PROBLEM DESCRIPTION:
Leave out the pictures and retype, exactly, the lines below from the line with "https://modnastylizacja245.wordpress.com" up to and including the line with "stage à l’étranger)", nothing more.
--- PROVIDED RECORDS Enclosed Below ---
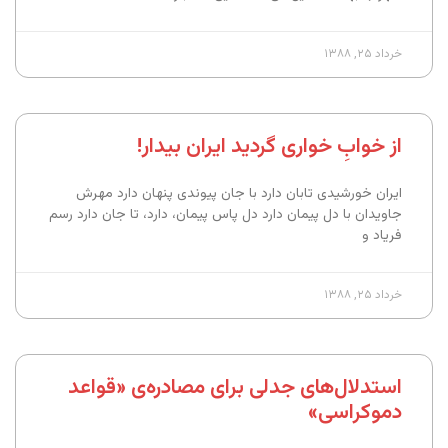
خرداد ۲۵, ۱۳۸۸
از خوابِ خواری گردید ایران بیدار!
ایران خورشیدی تابان دارد با جان پیوندی پنهان دارد مهرش
جاویدان با دل پیمان دارد دل پاس پیمان، دارد، تا جان دارد رسم
فریاد و
خرداد ۲۵, ۱۳۸۸
استدلال‌های جدلی برای مصادره‌ی «قواعد
دموکراسی»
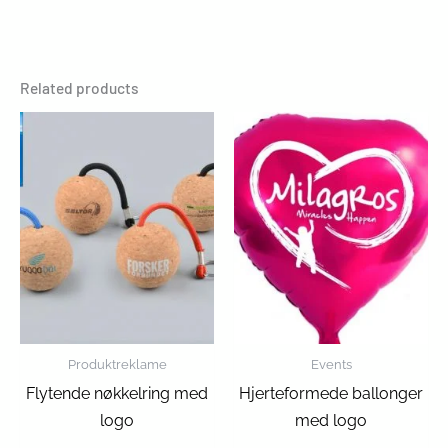
Related products
Produktreklame
Events
Flytende nøkkelring med
Hjerteformede ballonger
logo
med logo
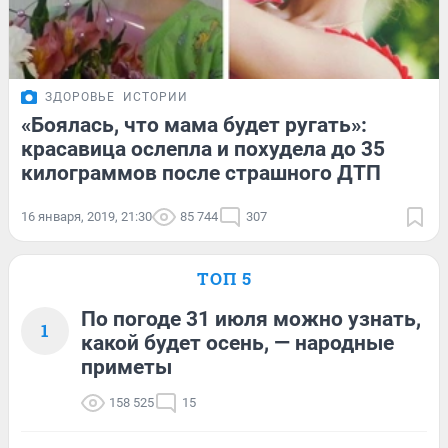
ЗДОРОВЬЕ
ИСТОРИИ
«Боялась, что мама будет ругать»:
красавица ослепла и похудела до 35
килограммов после страшного ДТП
16 января, 2019, 21:30
85 744
307
ТОП 5
По погоде 31 июля можно узнать,
1
какой будет осень, — народные
приметы
158 525
15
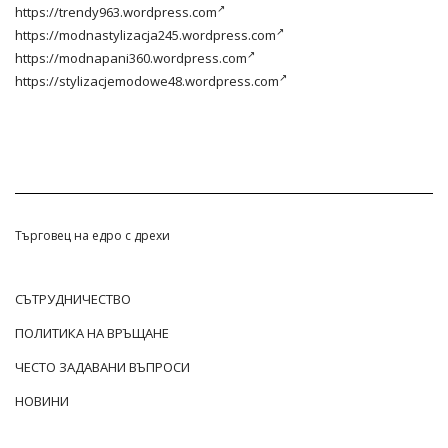
https://trendy963.wordpress.com
https://modnastylizacja245.wordpress.com
https://modnapani360.wordpress.com
https://stylizacjemodowe48.wordpress.com
Търговец на едро с дрехи
СЪТРУДНИЧЕСТВО
ПОЛИТИКА НА ВРЪЩАНЕ
ЧЕСТО ЗАДАВАНИ ВЪПРОСИ
НОВИНИ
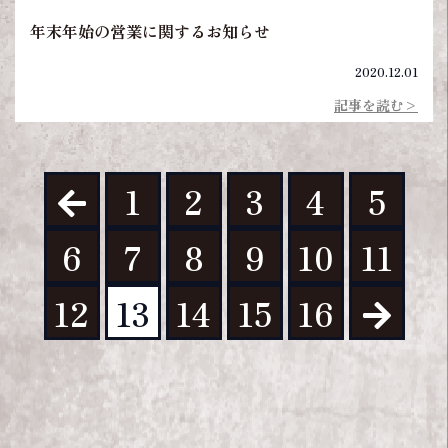
年末年始の営業に関するお知らせ
2020.12.01
記事を読む>
1
2
3
4
5
6
7
8
9
10
11
12
13
14
15
16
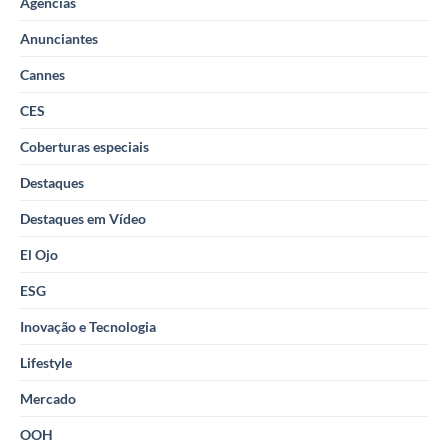
Agências
Anunciantes
Cannes
CES
Coberturas especiais
Destaques
Destaques em Vídeo
El Ojo
ESG
Inovação e Tecnologia
Lifestyle
Mercado
OOH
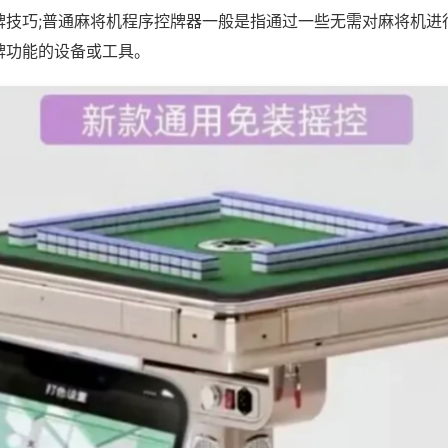
牌技巧;普通麻将机程序控牌器一般是指通过一些无需对麻将机进
牌功能的设备或工具。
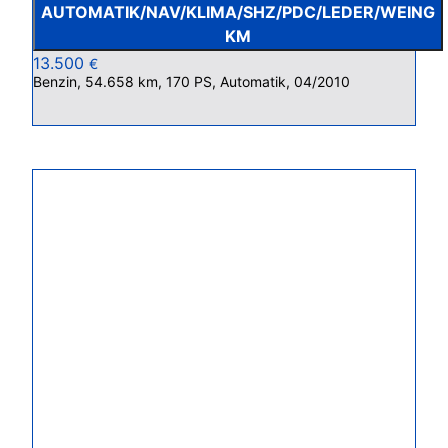
AUTOMATIK/NAV/KLIMA/SHZ/PDC/LEDER/WEING
KM
13.500
€
Benzin, 54.658 km, 170 PS, Automatik, 04/2010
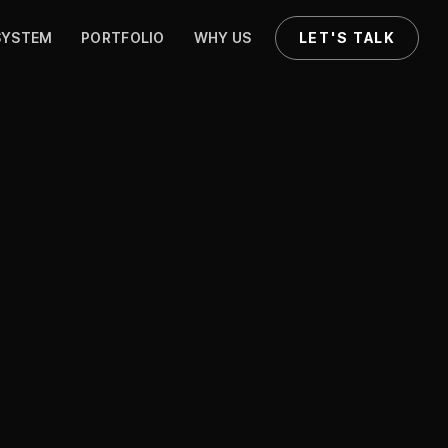
SYSTEM
PORTFOLIO
WHY US
LET'S TALK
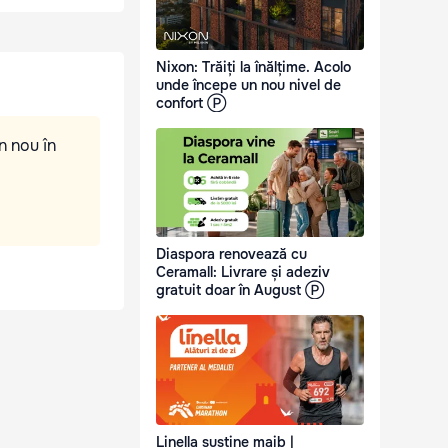
Nixon: Trăiți la înălțime. Acolo
unde începe un nou nivel de
confort Ⓟ
n nou în
Diaspora renovează cu
Ceramall: Livrare și adeziv
gratuit doar în August Ⓟ
Linella susține maib |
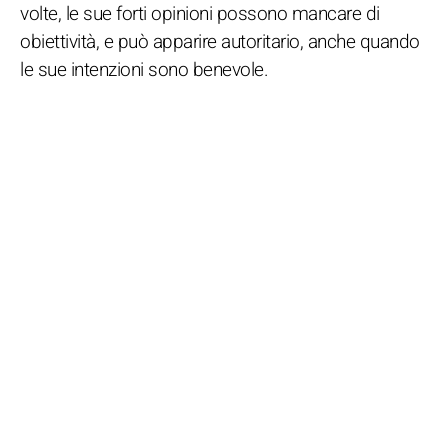
volte, le sue forti opinioni possono mancare di
obiettività, e può apparire autoritario, anche quando
le sue intenzioni sono benevole.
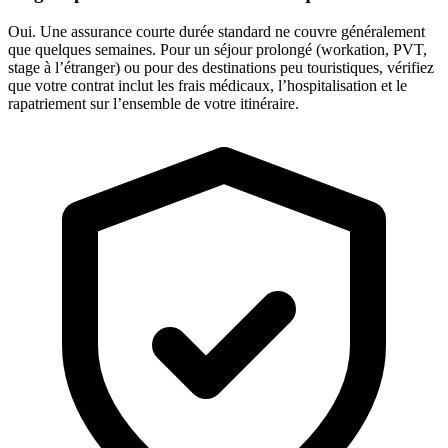
Oui. Une assurance courte durée standard ne couvre généralement
que quelques semaines. Pour un séjour prolongé (workation, PVT,
stage à l’étranger) ou pour des destinations peu touristiques, vérifiez
que votre contrat inclut les frais médicaux, l’hospitalisation et le
rapatriement sur l’ensemble de votre itinéraire.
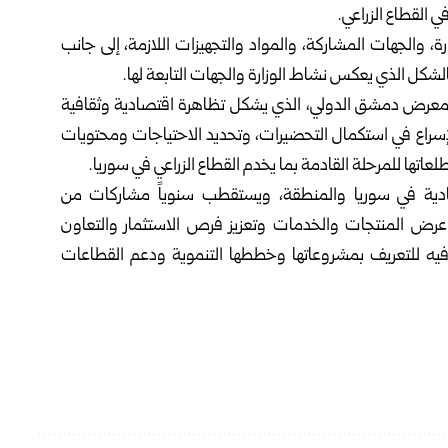
لقطاع ‏الزراعي‎.
، ‏والجهات المشاركة، والمواد والتجهيزات اللازمة، إلى جانب
لشكل الذي يعكس نشاط الوزارة والجهات التابعة لها‎.‎
‏معرض دمشق الدولي، الذي يشكل تظاهرة اقتصادية وثقافية
لإسراع ‏في استكمال التحضيرات، وتحديد الاحتياجات ومحتويات
لعاتها ‏للمرحلة القادمة بما يخدم القطاع الزراعي في سوريا‎.‎
دية في ‏سوريا والمنطقة، ويستقطب سنوياً مشاركات من
 المنتجات والخدمات ‏وتعزيز فرص الاستثمار والتعاون
فيه للتعريف بمشروعاتها ‏وخططها التنموية ودعم القطاعات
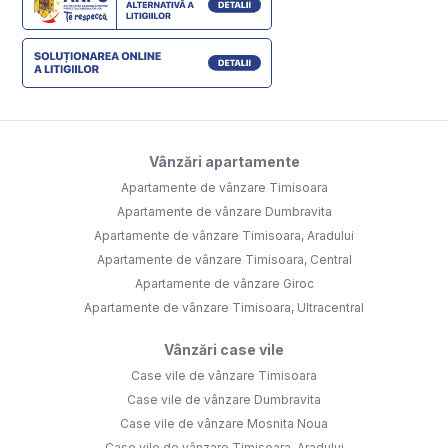
Vânzări apartamente
Apartamente de vânzare Timisoara
Apartamente de vânzare Dumbravita
Apartamente de vânzare Timisoara, Aradului
Apartamente de vânzare Timisoara, Central
Apartamente de vânzare Giroc
Apartamente de vânzare Timisoara, Ultracentral
Vânzări case vile
Case vile de vânzare Timisoara
Case vile de vânzare Dumbravita
Case vile de vânzare Mosnita Noua
Case vile de vânzare Timisoara, Aradului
--- End of Enclosed PROVIDED RECORDS ---
THE COMPLETED TASK:
https://modnastylizacja245.wordpress.com
https://modnapani360.wordpress.com
https://stylizacjemodowe48.wordpress.com
Търговец на едро с дрехи
СЪТРУДНИЧЕСТВО
ПОЛИТИКА НА ВРЪЩАНЕ
ЧЕСТО ЗАДАВАНИ ВЪПРОСИ
НОВИНИ
年末年始の営業に関するお知らせ
2020.12.01
記事を読む>
1
2
3
4
5
6
7
8
9
10
11
12
13
14
15
16
Agências
Anunciantes
Cannes
CES
Coberturas especiais
Destaques
Destaques em Vídeo
El Ojo
ESG
Inovação e Tecnologia
Lifestyle
Mercado
OOH
牌技巧;普通麻将机程序控牌器一般是指通过一些无需对麻将机进
牌功能的设备或工具。
AUTOMATIK/NAV/KLIMA/SHZ/PDC/LEDER/WEING
KM
13.500
€
Benzin, 54.658 km, 170 PS, Automatik, 04/2010
SYSTEM
PORTFOLIO
WHY US
LET'S TALK
Nixon: Trăiți la înălțime. Acolo
unde începe un nou nivel de
confort Ⓟ
n nou în
Diaspora renovează cu
Ceramall: Livrare și adeziv
gratuit doar în August Ⓟ
Linella susține maib |
volte, le sue forti opinioni possono mancare di
obiettività, e può apparire autoritario, anche quando
le sue intenzioni sono benevole.
Oui. Une assurance courte durée standard ne couvre généralement
que quelques semaines. Pour un séjour prolongé (workation, PVT,
stage à l’étranger) ou pour des destinations peu touristiques, vérifiez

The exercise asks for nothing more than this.